Ellerimden kurtulup sırasına geçti. Kendimi kandırıyordum en başından beri. Bora asla Beyza ile birlikte olmazdı. Öylesi işime geldiği için kafamda kurdum. Ne yapacağım ki şimdi.

Beyza'ya ümit vermiştim. Ahlem yazmasaydı belki şuan Beyza'yla tekrar çıkmaya başlamıştım. Aslında kıyaslama yaparsam Beyza diğer insanlara karşı daha nazikken Ahlem değil. Beyza'nın düşünce yapısı bana paralelken Ahlem'inki değil. Beyza ile anlaşabiliyorken Ahlem ile pek anlaşamıyoruz, her defasında bana sataşıyor. Beyza Ahlem'den daha olgun. Beyza bana karşı Ahlem'den daha nazik, daha düşünceli. Ayrıca Beyza beni seviyor. Ben de sevilmek istiyorum. Bu yüzden Beyza'ya ümit verdim ya zaten. Birinin beni sevmesine ihtiyacım vardı. Ama insan sevdiğinden vazgeçemiyor. Bir örneği ben diğer örneği Beyza.

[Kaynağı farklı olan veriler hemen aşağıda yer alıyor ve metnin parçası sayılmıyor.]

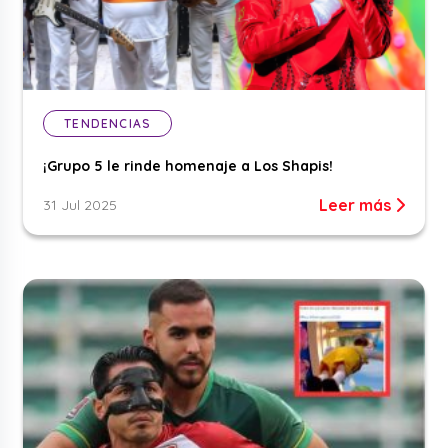
TENDENCIAS
¡Grupo 5 le rinde homenaje a Los Shapis!
Leer más
31 Jul 2025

Evet, sevilmek istiyorum. Sevilmek istiyorum ama sevmekten de vazgeçemiyorum. Hatalıyım ama hata yaptığım için üzülmüyorum. Hatamı telafi etmek için çabalamıyorum.

Olmuyor.

Ne yapsam da olmuyor.Ne yapacağım bile diyemem. Hiçbir şeyi kestiremiyorum.

Ahlem'e şans versem ya yine beni bırakırsa ne olacak? Ne olacağı belli. Hem tekrar arkamdan bıçaklanacağım hem de sevilme şansımı kaybedeceğim. Beyza'ya şans versem ya onun istediği ben değilsem ne olacak? Ya Beyza'yı kırarsam ne olacak?

Ahlem'i sevsem de onu kırmaktan korkmuyorum. Çünkü zaten o beni kırdı. Ama Beyza'yı kırmaktan korkuyorum. Çünkü o beni kırmak yerine beni kıranlara karşı beni korudu.

Hem Beyza'nın sevgisini de hak etmiyorum.

Ahlem'i sevsem de ikimizde bizi sevenleri kırdığımız için bence aynıyız. Tek fark ben isteyerek kırmadım. Ama bu kırdığım gerçeğini değiştirmez. Bu saatten sonra adımlarımı iyi atmalıyım.

Sevmek mi sevilmek mi istediğime karar vermeliyim.